◆ Exercise directions
Starting at the first line, copy the data below through to the end, exactly.

◆ Listed records
——
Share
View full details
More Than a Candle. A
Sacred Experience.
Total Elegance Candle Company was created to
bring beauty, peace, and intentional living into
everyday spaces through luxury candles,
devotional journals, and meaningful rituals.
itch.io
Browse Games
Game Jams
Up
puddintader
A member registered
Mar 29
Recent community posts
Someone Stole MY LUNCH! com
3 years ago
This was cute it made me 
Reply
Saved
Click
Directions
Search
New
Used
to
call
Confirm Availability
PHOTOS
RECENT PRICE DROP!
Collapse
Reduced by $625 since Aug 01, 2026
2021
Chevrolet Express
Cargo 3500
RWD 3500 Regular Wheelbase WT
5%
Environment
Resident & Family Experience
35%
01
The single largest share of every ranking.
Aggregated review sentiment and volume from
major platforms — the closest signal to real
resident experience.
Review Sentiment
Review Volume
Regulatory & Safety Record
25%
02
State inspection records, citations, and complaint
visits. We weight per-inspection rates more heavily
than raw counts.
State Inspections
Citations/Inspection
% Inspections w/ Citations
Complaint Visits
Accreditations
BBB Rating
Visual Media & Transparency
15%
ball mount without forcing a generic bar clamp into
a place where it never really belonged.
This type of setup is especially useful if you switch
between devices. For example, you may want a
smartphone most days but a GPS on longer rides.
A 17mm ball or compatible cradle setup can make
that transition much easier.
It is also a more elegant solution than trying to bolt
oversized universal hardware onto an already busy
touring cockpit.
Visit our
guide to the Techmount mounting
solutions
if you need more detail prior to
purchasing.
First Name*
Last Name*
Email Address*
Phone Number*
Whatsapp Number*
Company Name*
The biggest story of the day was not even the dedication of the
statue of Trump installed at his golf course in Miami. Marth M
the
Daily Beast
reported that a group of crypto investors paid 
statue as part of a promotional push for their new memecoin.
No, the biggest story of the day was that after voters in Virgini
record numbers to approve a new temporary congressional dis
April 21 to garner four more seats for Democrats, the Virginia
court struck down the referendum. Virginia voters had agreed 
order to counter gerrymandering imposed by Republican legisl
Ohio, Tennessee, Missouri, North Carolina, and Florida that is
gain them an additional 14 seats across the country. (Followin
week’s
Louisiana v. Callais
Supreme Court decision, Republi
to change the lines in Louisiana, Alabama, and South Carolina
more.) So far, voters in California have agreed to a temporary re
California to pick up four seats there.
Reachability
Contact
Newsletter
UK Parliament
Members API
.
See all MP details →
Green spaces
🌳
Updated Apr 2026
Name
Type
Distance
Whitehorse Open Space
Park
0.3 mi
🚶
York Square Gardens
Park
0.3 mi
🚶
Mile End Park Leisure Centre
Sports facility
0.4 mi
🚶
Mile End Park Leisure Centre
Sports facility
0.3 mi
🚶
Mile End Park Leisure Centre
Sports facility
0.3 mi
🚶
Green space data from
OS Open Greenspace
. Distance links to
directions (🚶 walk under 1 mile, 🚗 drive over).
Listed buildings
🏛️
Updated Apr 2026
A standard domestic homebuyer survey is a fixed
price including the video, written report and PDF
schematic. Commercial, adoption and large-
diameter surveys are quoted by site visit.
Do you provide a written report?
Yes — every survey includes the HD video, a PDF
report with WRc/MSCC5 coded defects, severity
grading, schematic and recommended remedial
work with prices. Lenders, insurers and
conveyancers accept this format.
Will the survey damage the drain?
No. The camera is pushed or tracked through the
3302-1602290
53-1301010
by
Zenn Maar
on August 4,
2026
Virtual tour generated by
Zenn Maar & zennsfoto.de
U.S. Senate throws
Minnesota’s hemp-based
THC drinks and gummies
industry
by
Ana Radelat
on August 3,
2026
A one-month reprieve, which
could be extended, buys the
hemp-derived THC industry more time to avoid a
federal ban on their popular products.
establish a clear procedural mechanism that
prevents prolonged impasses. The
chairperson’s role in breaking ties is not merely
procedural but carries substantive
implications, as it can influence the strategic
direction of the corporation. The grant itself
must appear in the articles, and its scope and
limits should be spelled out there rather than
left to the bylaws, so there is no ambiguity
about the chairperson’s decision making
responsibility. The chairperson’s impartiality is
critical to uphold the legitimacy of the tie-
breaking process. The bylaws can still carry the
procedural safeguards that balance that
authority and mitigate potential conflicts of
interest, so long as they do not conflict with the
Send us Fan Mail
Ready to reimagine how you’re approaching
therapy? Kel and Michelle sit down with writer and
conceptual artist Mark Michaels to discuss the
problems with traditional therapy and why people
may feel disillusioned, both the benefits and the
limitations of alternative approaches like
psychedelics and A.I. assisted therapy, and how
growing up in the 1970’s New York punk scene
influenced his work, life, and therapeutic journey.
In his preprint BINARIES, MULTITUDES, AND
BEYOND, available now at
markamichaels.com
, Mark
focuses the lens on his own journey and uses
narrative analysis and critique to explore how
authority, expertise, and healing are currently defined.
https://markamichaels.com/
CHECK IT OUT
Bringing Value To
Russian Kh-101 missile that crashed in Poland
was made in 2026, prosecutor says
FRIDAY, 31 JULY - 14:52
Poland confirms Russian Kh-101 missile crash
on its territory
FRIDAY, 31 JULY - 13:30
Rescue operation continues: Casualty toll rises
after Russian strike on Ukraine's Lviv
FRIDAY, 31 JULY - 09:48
——
◆ Worked solution
Share
View full details
More Than a Candle. A
Sacred Experience.
Total Elegance Candle Company was created to
bring beauty, peace, and intentional living into
everyday spaces through luxury candles,
devotional journals, and meaningful rituals.
itch.io
Browse Games
Game Jams
Up
puddintader
A member registered
Mar 29
Recent community posts
Someone Stole MY LUNCH! com
3 years ago
This was cute it made me 
Reply
Saved
Click
Directions
Search
New
Used
to
call
Confirm Availability
PHOTOS
RECENT PRICE DROP!
Collapse
Reduced by $625 since Aug 01, 2026
2021
Chevrolet Express
Cargo 3500
RWD 3500 Regular Wheelbase WT
5%
Environment
Resident & Family Experience
35%
01
The single largest share of every ranking.
Aggregated review sentiment and volume from
major platforms — the closest signal to real
resident experience.
Review Sentiment
Review Volume
Regulatory & Safety Record
25%
02
State inspection records, citations, and complaint
visits. We weight per-inspection rates more heavily
than raw counts.
State Inspections
Citations/Inspection
% Inspections w/ Citations
Complaint Visits
Accreditations
BBB Rating
Visual Media & Transparency
15%
ball mount without forcing a generic bar clamp into
a place where it never really belonged.
This type of setup is especially useful if you switch
between devices. For example, you may want a
smartphone most days but a GPS on longer rides.
A 17mm ball or compatible cradle setup can make
that transition much easier.
It is also a more elegant solution than trying to bolt
oversized universal hardware onto an already busy
touring cockpit.
Visit our
guide to the Techmount mounting
solutions
if you need more detail prior to
purchasing.
First Name*
Last Name*
Email Address*
Phone Number*
Whatsapp Number*
Company Name*
The biggest story of the day was not even the dedication of the
statue of Trump installed at his golf course in Miami. Marth M
the
Daily Beast
reported that a group of crypto investors paid 
statue as part of a promotional push for their new memecoin.
No, the biggest story of the day was that after voters in Virgini
record numbers to approve a new temporary congressional dis
April 21 to garner four more seats for Democrats, the Virginia
court struck down the referendum. Virginia voters had agreed 
order to counter gerrymandering imposed by Republican legisl
Ohio, Tennessee, Missouri, North Carolina, and Florida that is
gain them an additional 14 seats across the country. (Followin
week’s
Louisiana v. Callais
Supreme Court decision, Republi
to change the lines in Louisiana, Alabama, and South Carolina
more.) So far, voters in California have agreed to a temporary re
California to pick up four seats there.
Reachability
Contact
Newsletter
UK Parliament
Members API
.
See all MP details →
Green spaces
🌳
Updated Apr 2026
Name
Type
Distance
Whitehorse Open Space
Park
0.3 mi
🚶
York Square Gardens
Park
0.3 mi
🚶
Mile End Park Leisure Centre
Sports facility
0.4 mi
🚶
Mile End Park Leisure Centre
Sports facility
0.3 mi
🚶
Mile End Park Leisure Centre
Sports facility
0.3 mi
🚶
Green space data from
OS Open Greenspace
. Distance links to
directions (🚶 walk under 1 mile, 🚗 drive over).
Listed buildings
🏛️
Updated Apr 2026
A standard domestic homebuyer survey is a fixed
price including the video, written report and PDF
schematic. Commercial, adoption and large-
diameter surveys are quoted by site visit.
Do you provide a written report?
Yes — every survey includes the HD video, a PDF
report with WRc/MSCC5 coded defects, severity
grading, schematic and recommended remedial
work with prices. Lenders, insurers and
conveyancers accept this format.
Will the survey damage the drain?
No. The camera is pushed or tracked through the
3302-1602290
53-1301010
by
Zenn Maar
on August 4,
2026
Virtual tour generated by
Zenn Maar & zennsfoto.de
U.S. Senate throws
Minnesota’s hemp-based
THC drinks and gummies
industry
by
Ana Radelat
on August 3,
2026
A one-month reprieve, which
could be extended, buys the
hemp-derived THC industry more time to avoid a
federal ban on their popular products.
establish a clear procedural mechanism that
prevents prolonged impasses. The
chairperson’s role in breaking ties is not merely
procedural but carries substantive
implications, as it can influence the strategic
direction of the corporation. The grant itself
must appear in the articles, and its scope and
limits should be spelled out there rather than
left to the bylaws, so there is no ambiguity
about the chairperson’s decision making
responsibility. The chairperson’s impartiality is
critical to uphold the legitimacy of the tie-
breaking process. The bylaws can still carry the
procedural safeguards that balance that
authority and mitigate potential conflicts of
interest, so long as they do not conflict with the
Send us Fan Mail
Ready to reimagine how you’re approaching
therapy? Kel and Michelle sit down with writer and
conceptual artist Mark Michaels to discuss the
problems with traditional therapy and why people
may feel disillusioned, both the benefits and the
limitations of alternative approaches like
psychedelics and A.I. assisted therapy, and how
growing up in the 1970’s New York punk scene
influenced his work, life, and therapeutic journey.
In his preprint BINARIES, MULTITUDES, AND
BEYOND, available now at
markamichaels.com
, Mark
focuses the lens on his own journey and uses
narrative analysis and critique to explore how
authority, expertise, and healing are currently defined.
https://markamichaels.com/
CHECK IT OUT
Bringing Value To
Russian Kh-101 missile that crashed in Poland
was made in 2026, prosecutor says
FRIDAY, 31 JULY - 14:52
Poland confirms Russian Kh-101 missile crash
on its territory
FRIDAY, 31 JULY - 13:30
Rescue operation continues: Casualty toll rises
after Russian strike on Ukraine's Lviv
FRIDAY, 31 JULY - 09:48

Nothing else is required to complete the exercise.